_WHAT TO PRODUCE:_ Locate all lines in the data below that hold "jest" and show them.

↓↓↓

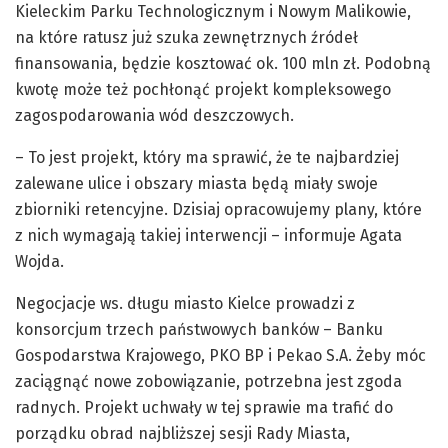
Kieleckim Parku Technologicznym i Nowym Malikowie,
na które ratusz już szuka zewnętrznych źródeł
finansowania, będzie kosztować ok. 100 mln zł. Podobną
kwotę może też pochłonąć projekt kompleksowego
zagospodarowania wód deszczowych.
– To jest projekt, który ma sprawić, że te najbardziej
zalewane ulice i obszary miasta będą miały swoje
zbiorniki retencyjne. Dzisiaj opracowujemy plany, które
z nich wymagają takiej interwencji – informuje Agata
Wojda.
Negocjacje ws. długu miasto Kielce prowadzi z
konsorcjum trzech państwowych banków – Banku
Gospodarstwa Krajowego, PKO BP i Pekao S.A. Żeby móc
zaciągnąć nowe zobowiązanie, potrzebna jest zgoda
radnych. Projekt uchwały w tej sprawie ma trafić do
porządku obrad najbliższej sesji Rady Miasta,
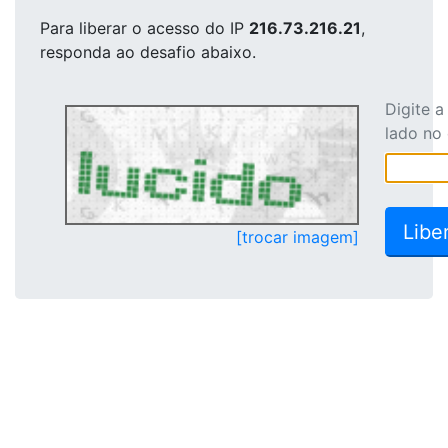
Para liberar o acesso
do IP
216.73.216.21
,
responda ao desafio abaixo.
Digite 
lado no
[trocar imagem]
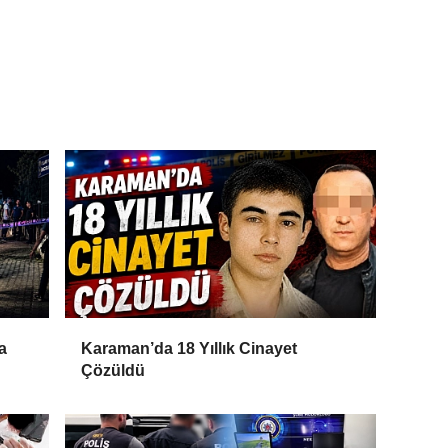
a
Karaman’da 18 Yıllık Cinayet
Çözüldü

↑↑↑

_OUTPUT OF THE TASK:_
– To jest projekt, który ma sprawić, że te najbardziej
zaciągnąć nowe zobowiązanie, potrzebna jest zgoda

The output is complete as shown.